怎甘沉沦 提交于 2019-12-13 08:06:10

问题


I have run a chemical test that produces a color depending on how much of a given chemical is in the sample. It is green if there is no chemical, and yellow if there is a saturating amount of chemical. I have used my camera to take pictures of several samples, and also developed a standard curve, where I add known amounts of chemical to the test, and take pictures of the results to compare the color of the result of my sample to these standards.

What I would like to do, is develop an algorithm that creates a two-color scale. One color is the test without any chemical (green), and the other color is the test saturated with chemical (yellow). And then when I input a sample color, the algorithm gives me a % Yellow output.

I have seen people try to create a gradient between to colors, but never read of someone trying to place colors onto that gradient.

I am already able to get the RGB color values of all my samples, so the actaul algorithm is fairly independent of any programming language (although I am familiar with C, C#, VBA, and python).

Can someone point me to a resource to do what I want to do?

Thank you,

Michael


回答1:


  1. create table/function RGB = f(concentration)

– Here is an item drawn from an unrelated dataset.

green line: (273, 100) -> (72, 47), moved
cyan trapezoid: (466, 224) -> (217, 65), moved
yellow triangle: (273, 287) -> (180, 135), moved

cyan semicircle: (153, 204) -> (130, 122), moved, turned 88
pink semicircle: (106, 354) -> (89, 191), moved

    It is the opposite of what you want to do. The idea is to convert some continuous scalar variable (concentration) to RGB color (with some physical meaning). Here some examples of mine for this:

    • RGB values of visible spectrum
    • Star B-V color index to apparent RGB color
  2. Camera calibration

    As Mark Ransom suggested this step is necessary. I would try to place some markers in the view area to help with this. For example something like:

    Now pick the colors in the corner markers, compute how match they differ to your marker real colors and interpolate the whole image bilinear-ly. If you need bi-cubic (much better results) then use 16 markers. This process is very similar to this:

    • Enhancing dynamic range and normalizing illumination

    You will need to experiment what markers to use (just black&white, or just green&yellow or black&red&green&blue or combinations ...) so your results will keep the same for varying light conditions. Also you have to make the dependency shots you will base the #1 on again with markers because without them you could have errors in results ...

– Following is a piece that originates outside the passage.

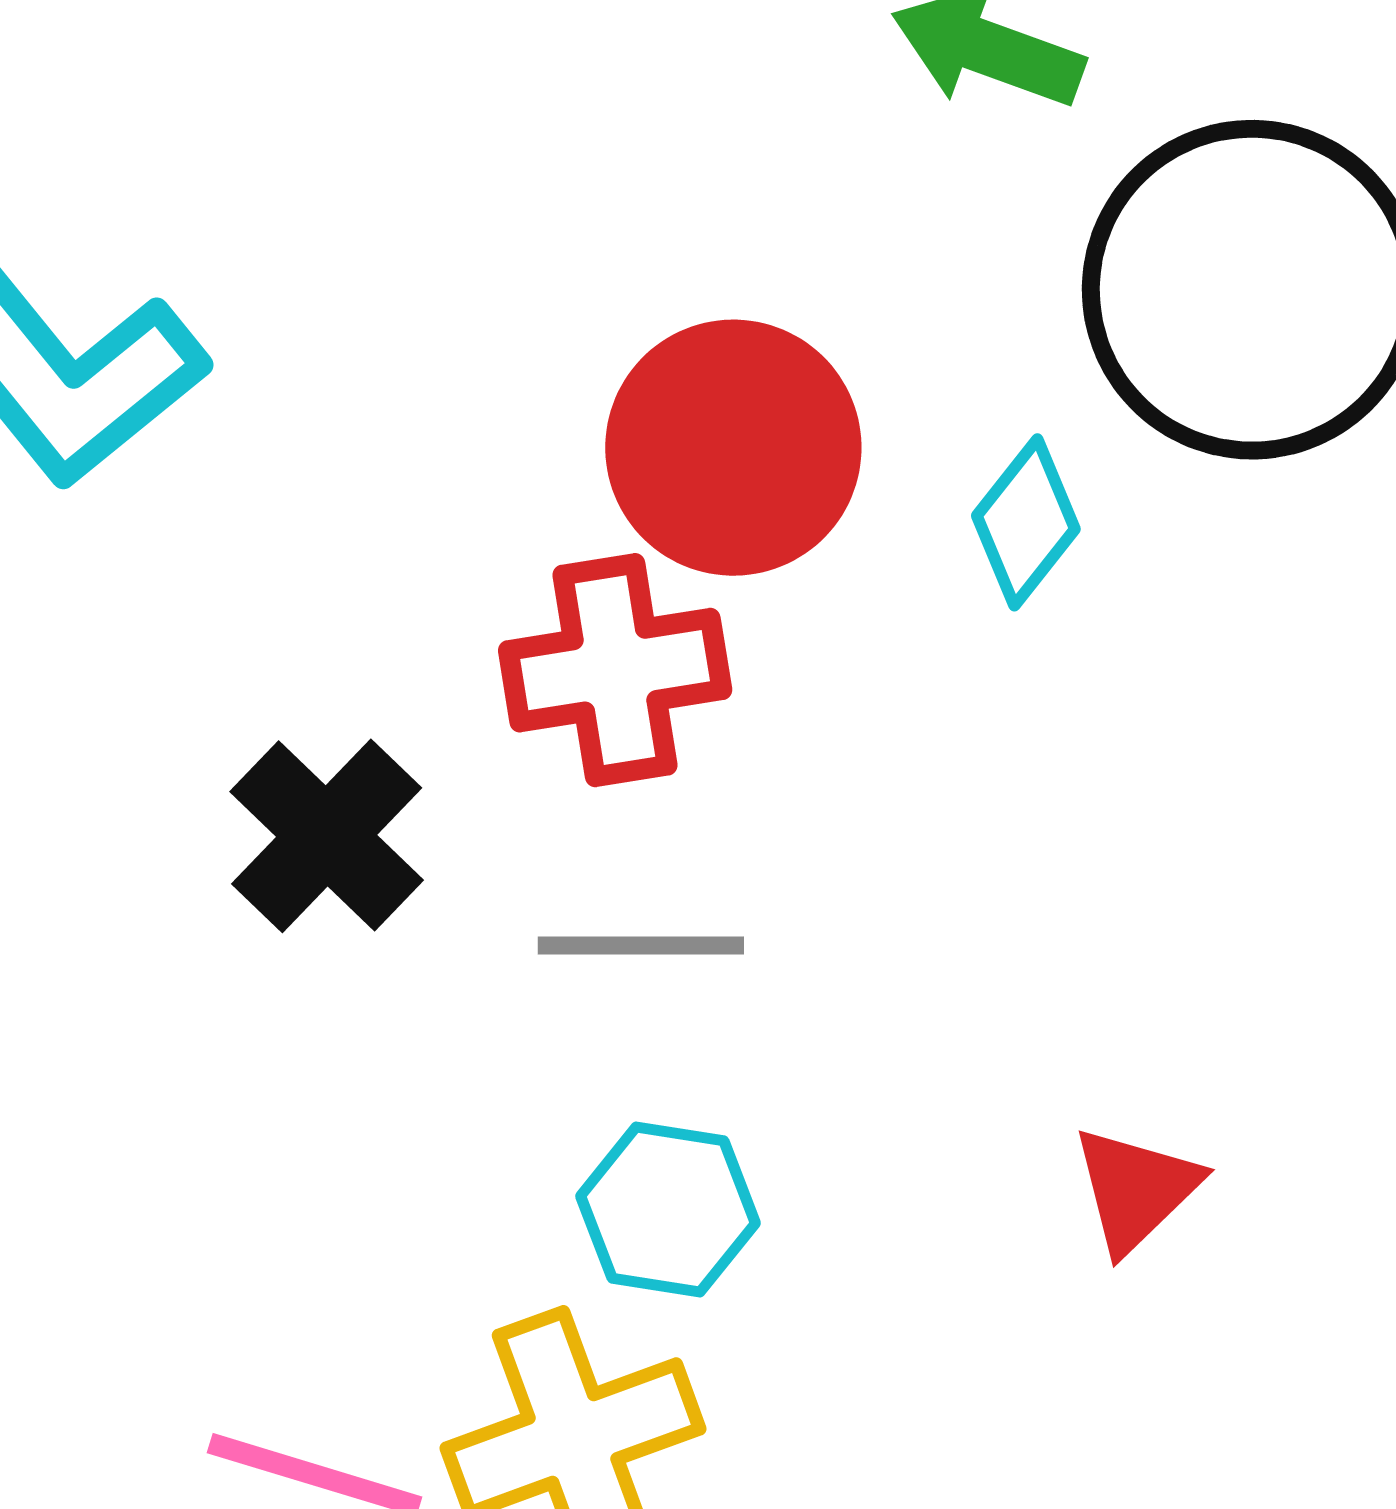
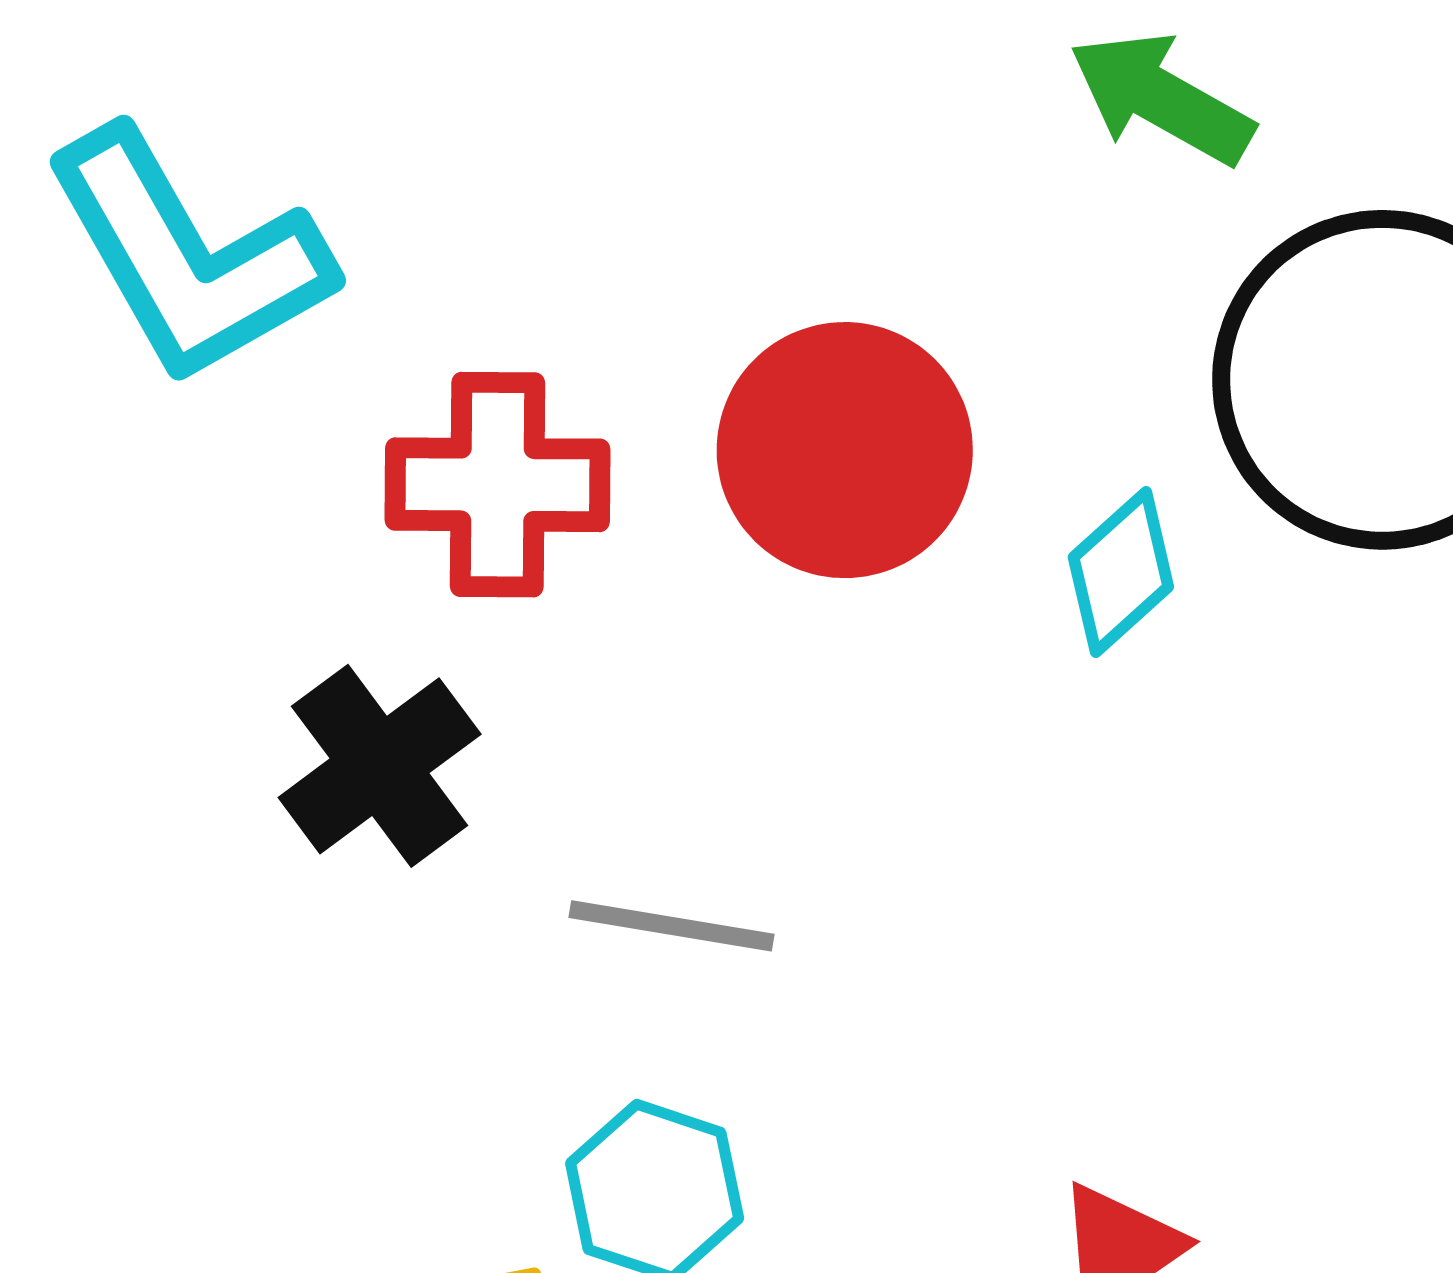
red cross: (615, 670) -> (497, 485), moved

    Calibration step can be avoided only if your camera is pre-calibrated, the indicator is always the same color,material,roughness,shininess,... and the image is taken with uniformly constant illumination conditions (inside some box,same bulbs,same exposition,same pupil...) without any shadows,spots,etc... Setups like that are very expensive. The low cost hand held devices are around $10000 USD (usually used for color detection/testing in manufacturing to calibrate machines).

  3. conversion concentration = f(RGB)

    If the dependency in #1 is some kind of simple function then you can make its inverse algebraically and use it directly. If you construct the RGB diagrams as in the linked QA's you will see which channel(s) to use as input (sometimes you need just one).

    If the dependency is too complicated or not a function then you can use:

    • approximation search
    • LUT (look up table) to find 2 closest matches and interpolate
    • Reverse complex 2D lookup table

    In case the dependency is strictly non-increasing or non-decreasing you can also use binary-search for this.